DATA FOR PROCESSING: Begin

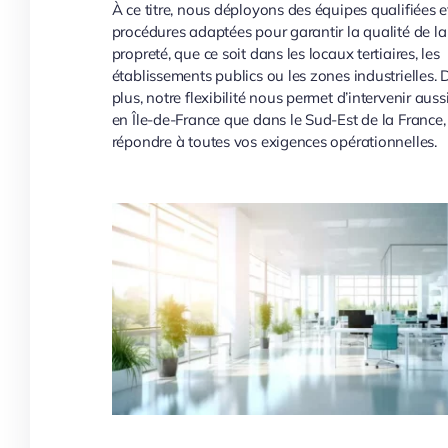
À ce titre, nous déployons des équipes qualifiées e
procédures adaptées pour garantir la qualité de la
propreté, que ce soit dans les locaux tertiaires, les
établissements publics ou les zones industrielles. 
plus, notre flexibilité nous permet d’intervenir auss
en Île-de-France que dans le Sud-Est de la France,
répondre à toutes vos exigences opérationnelles.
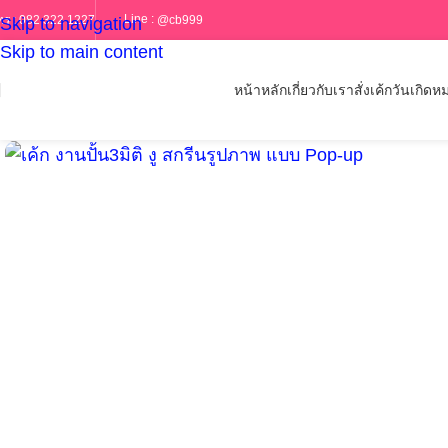
Line :
@cb999
ทร :
082 322 1227
Skip to navigation
Skip to main content
หน้าหลัก
เกี่ยวกับเรา
สั่งเค้กวันเกิด
หม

DATA FOR PROCESSING: End

▶ WORK TO COMPLETE: Each line above where the word "nous" occurs should be copied out.

▶ ANSWER TO THE PROBLEM:
À ce titre, nous déployons des équipes qualifiées e
plus, notre flexibilité nous permet d’intervenir auss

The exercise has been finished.